Stored dataset items.
◆ ◆ ◆ ◆ ◆

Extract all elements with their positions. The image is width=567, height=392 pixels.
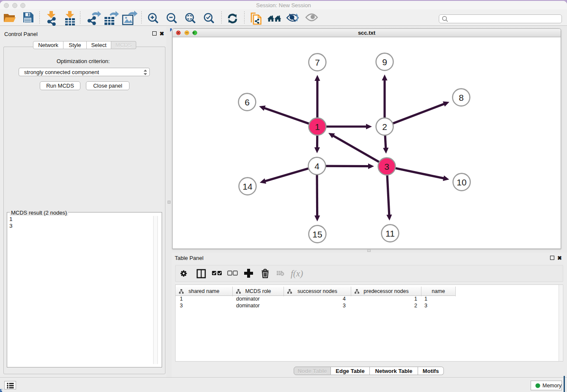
svg-text:1: 1 <box>315 122 320 132</box>
svg-text:2: 2 <box>382 122 387 132</box>
svg-text:15: 15 <box>312 229 322 239</box>
svg-text:4: 4 <box>314 161 319 171</box>
svg-text:7: 7 <box>315 58 320 67</box>
svg-text:3: 3 <box>384 162 389 171</box>
svg-text:14: 14 <box>242 182 253 191</box>
svg-text:11: 11 <box>385 229 395 238</box>
svg-text:6: 6 <box>245 97 250 107</box>
svg-text:f(x): f(x) <box>291 268 303 279</box>
svg-text:10: 10 <box>457 177 466 187</box>
svg-text:8: 8 <box>459 93 464 102</box>
svg-text:9: 9 <box>382 57 387 67</box>
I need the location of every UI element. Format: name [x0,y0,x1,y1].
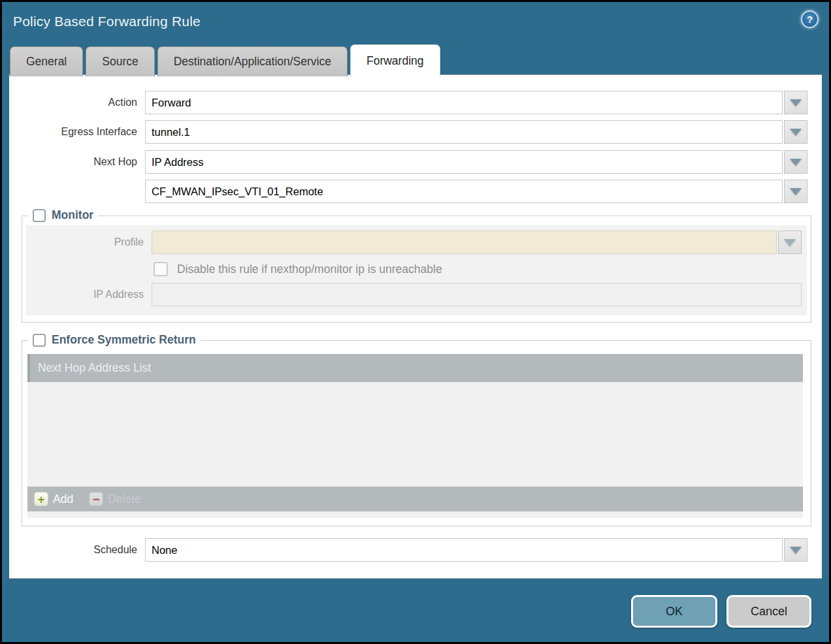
tab-bar: General Source Destination/Application/S… [10,44,443,76]
dialog-title: Policy Based Forwarding Rule [13,14,201,29]
tab-general-label: General [26,55,67,69]
tab-source-label: Source [102,55,138,69]
next-hop-address-list-body [27,382,803,487]
action-dropdown-button[interactable] [784,91,807,114]
profile-dropdown-button [778,231,802,254]
next-hop-address-list-header: Next Hop Address List [27,354,803,382]
egress-interface-row: Egress Interface tunnel.1 [9,120,807,144]
next-hop-type-select[interactable]: IP Address [145,150,783,174]
plus-icon: + [34,492,48,506]
forwarding-tab-panel: Action Forward Egress Interface tunnel.1… [9,74,822,579]
tab-destination-label: Destination/Application/Service [174,55,331,69]
help-icon[interactable]: ? [801,10,819,28]
add-button-label: Add [53,492,73,506]
schedule-dropdown-button[interactable] [784,538,807,562]
monitor-group: Monitor Profile Disable this rule if nex… [22,216,811,323]
minus-icon: − [89,492,103,506]
disable-rule-checkbox [154,262,168,276]
enforce-symmetric-return-label: Enforce Symmetric Return [52,333,196,347]
title-bar: Policy Based Forwarding Rule ? [2,2,829,42]
next-hop-address-table: Next Hop Address List + Add − Delete [27,354,803,518]
chevron-down-icon [790,99,802,106]
schedule-label: Schedule [9,544,137,556]
pbf-rule-dialog: Policy Based Forwarding Rule ? General S… [2,2,829,642]
table-bottom-strip [27,511,803,518]
enforce-symmetric-return-legend: Enforce Symmetric Return [28,333,201,347]
action-label: Action [9,97,137,108]
monitor-legend: Monitor [28,208,98,222]
next-hop-address-row: CF_MWAN_IPsec_VTI_01_Remote [9,180,807,203]
cancel-button-label: Cancel [751,605,787,619]
monitor-legend-label: Monitor [52,208,93,222]
ok-button[interactable]: OK [631,595,717,628]
disable-rule-row: Disable this rule if nexthop/monitor ip … [154,262,802,276]
chevron-down-icon [790,159,802,166]
next-hop-address-select[interactable]: CF_MWAN_IPsec_VTI_01_Remote [145,180,783,203]
tab-forwarding[interactable]: Forwarding [350,44,440,76]
cancel-button[interactable]: Cancel [726,595,811,628]
enforce-symmetric-return-group: Enforce Symmetric Return Next Hop Addres… [22,340,811,526]
help-glyph: ? [807,14,813,25]
monitor-ip-address-label: IP Address [26,289,144,300]
monitor-checkbox[interactable] [33,209,46,222]
profile-row: Profile [26,231,802,254]
delete-button: − Delete [89,492,141,506]
profile-label: Profile [26,236,144,248]
monitor-ip-address-row: IP Address [26,283,802,306]
action-select[interactable]: Forward [145,91,783,114]
table-toolbar: + Add − Delete [27,487,803,511]
tab-forwarding-label: Forwarding [367,54,424,68]
enforce-symmetric-return-checkbox[interactable] [33,334,46,347]
monitor-ip-address-input [152,283,802,306]
tab-general[interactable]: General [10,46,83,76]
next-hop-row: Next Hop IP Address [9,150,807,174]
disable-rule-label: Disable this rule if nexthop/monitor ip … [177,263,442,276]
chevron-down-icon [784,239,796,246]
monitor-panel: Profile Disable this rule if nexthop/mon… [26,225,807,315]
tab-destination-application-service[interactable]: Destination/Application/Service [157,46,348,76]
egress-interface-select[interactable]: tunnel.1 [145,120,783,144]
ok-button-label: OK [666,605,683,619]
chevron-down-icon [790,188,802,195]
delete-button-label: Delete [108,492,141,506]
schedule-row: Schedule None [9,538,807,562]
profile-select [152,231,777,254]
next-hop-address-dropdown-button[interactable] [784,180,807,203]
action-row: Action Forward [9,91,807,114]
next-hop-type-dropdown-button[interactable] [784,150,807,174]
chevron-down-icon [790,129,802,136]
schedule-select[interactable]: None [145,538,783,562]
next-hop-label: Next Hop [9,156,137,168]
chevron-down-icon [790,547,802,554]
egress-interface-dropdown-button[interactable] [784,120,807,144]
tab-source[interactable]: Source [86,46,154,76]
next-hop-address-list-header-label: Next Hop Address List [38,361,151,375]
add-button[interactable]: + Add [34,492,73,506]
egress-interface-label: Egress Interface [9,126,137,138]
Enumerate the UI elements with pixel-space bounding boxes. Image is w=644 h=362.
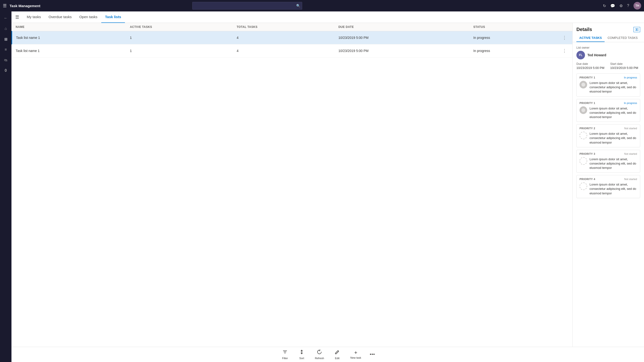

◆ ◆ ◆ ◆ ◆

What to produce.
Looking at the records above, work out how many lines include the string "header". Give the number and nothing else.

The completed task.
2